Lockheed Martin will supply up to 20 Modular Active Protection System (MAPS) base kits to US Army combat vehicles under a contract totaling up to $30 million.
The kit includes a processor which integrates sensors and countermeasures in an “open, common framework to detect, track, classify and defeat existing and emerging threats like rocket-propelled grenades and anti-tank guided missiles,” the defense manufacturer said in a statement.
“Lockheed Martin partnered with the US Army in 2014 to develop MAPS as a safe and secure vehicle defense system that protects warfighters from a variety of anti-armor threats,” said David Rohall, program manager for Advanced Ground Vehicle Systems at Lockheed Martin.
“Since then, the MAPS base kit has proven itself in multiple live-fire demonstrations. We’re ready to support integration and testing on a variety of Army combat vehicles, the final step before the Army makes a formal decision on fielding this capability.”
Scalable Kit, Fast Processor
The kit is scalable to adjust with current vehicle systems as well as with those that are in the pipeline, Lockheed Martin stated.
Apart from featuring high speed processing power to run the system’s multiple applications, the kit’s other components include application software, a power management distribution system, a user interface, and a network switch.
The manufacturer explains that the kit allows additional components to be added depending on the possible threat perceived against the vehicle, which extends the life cycle of the system and saves the user from developmental costs.

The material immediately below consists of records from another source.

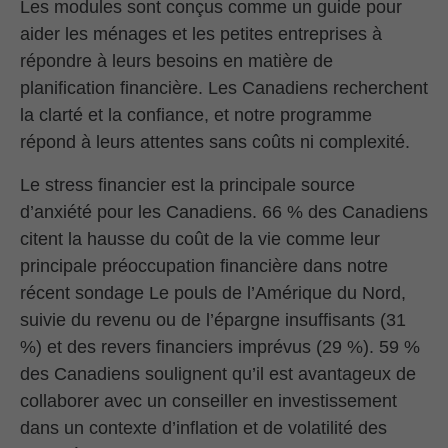
Les modules sont conçus comme un guide pour
aider les ménages et les petites entreprises à
répondre à leurs besoins en matière de
planification financière. Les Canadiens recherchent
la clarté et la confiance, et notre programme
répond à leurs attentes sans coûts ni complexité.
Le stress financier est la principale source
d’anxiété pour les Canadiens. 66 % des Canadiens
citent la hausse du coût de la vie comme leur
principale préoccupation financière dans notre
récent sondage Le pouls de l’Amérique du Nord,
suivie du revenu ou de l’épargne insuffisants (31
%) et des revers financiers imprévus (29 %). 59 %
des Canadiens soulignent qu’il est avantageux de
collaborer avec un conseiller en investissement
dans un contexte d’inflation et de volatilité des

System to Be Fitted in Abrams, Bradleys, and Strykers
Talking further about the capabilities of the kit, Lockheed Martin states that in a live-fire test conducted by the army, MAPS protected a vehicle by warding off anti-tank guided missiles 15 out of 15 times by jamming their signals.
The contract runs for a period of 36 months, during which Lockheed Martin will deliver at least five kits, extendable to 20, and assist the army in testing and integrating the system in vehicles such as Abrams tanks, Armored Multi-Purpose Vehicles, Bradley, and Stryker vehicles.
Contract provisions also stipulate that system-enabled protection includes features beyond active protection, such as underbelly blast protection, as well.